⟨
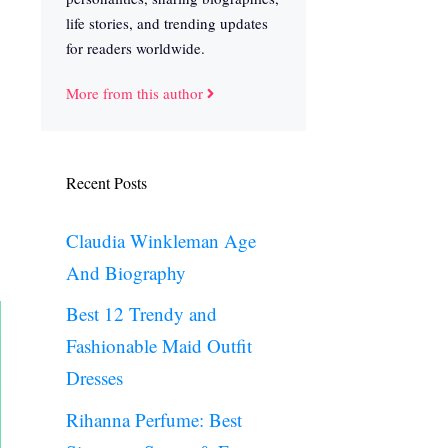
life stories, and trending updates
for readers worldwide.
More from this author
Recent Posts
Claudia Winkleman Age
And Biography
Best 12 Trendy and
Fashionable Maid Outfit
Dresses
Rihanna Perfume: Best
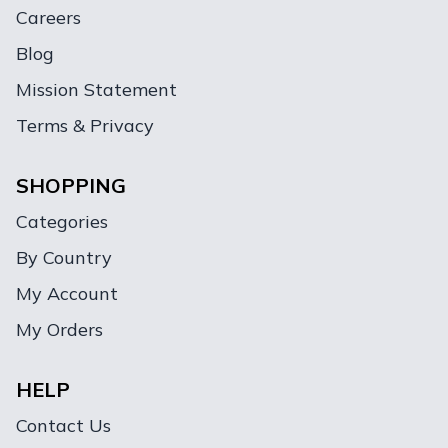
Careers
Blog
Mission Statement
Terms & Privacy
SHOPPING
Categories
By Country
My Account
My Orders
HELP
Contact Us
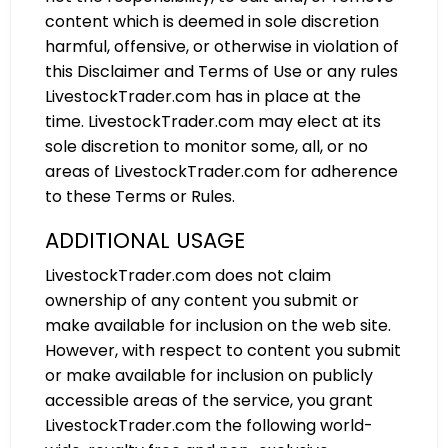
content which is deemed in sole discretion
harmful, offensive, or otherwise in violation of
this Disclaimer and Terms of Use or any rules
LivestockTrader.com has in place at the
time. LivestockTrader.com may elect at its
sole discretion to monitor some, all, or no
areas of LivestockTrader.com for adherence
to these Terms or Rules.
ADDITIONAL USAGE
LivestockTrader.com does not claim
ownership of any content you submit or
make available for inclusion on the web site.
However, with respect to content you submit
or make available for inclusion on publicly
accessible areas of the service, you grant
LivestockTrader.com the following world-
⟩
Your goal: Copy out, exactly as written, the line that contains "ADDITIONAL USAGE" along with every line that comes after it in the material above, and nothing else.

Solution to the problem:
ADDITIONAL USAGE
LivestockTrader.com does not claim
ownership of any content you submit or
make available for inclusion on the web site.
However, with respect to content you submit
or make available for inclusion on publicly
accessible areas of the service, you grant
LivestockTrader.com the following world-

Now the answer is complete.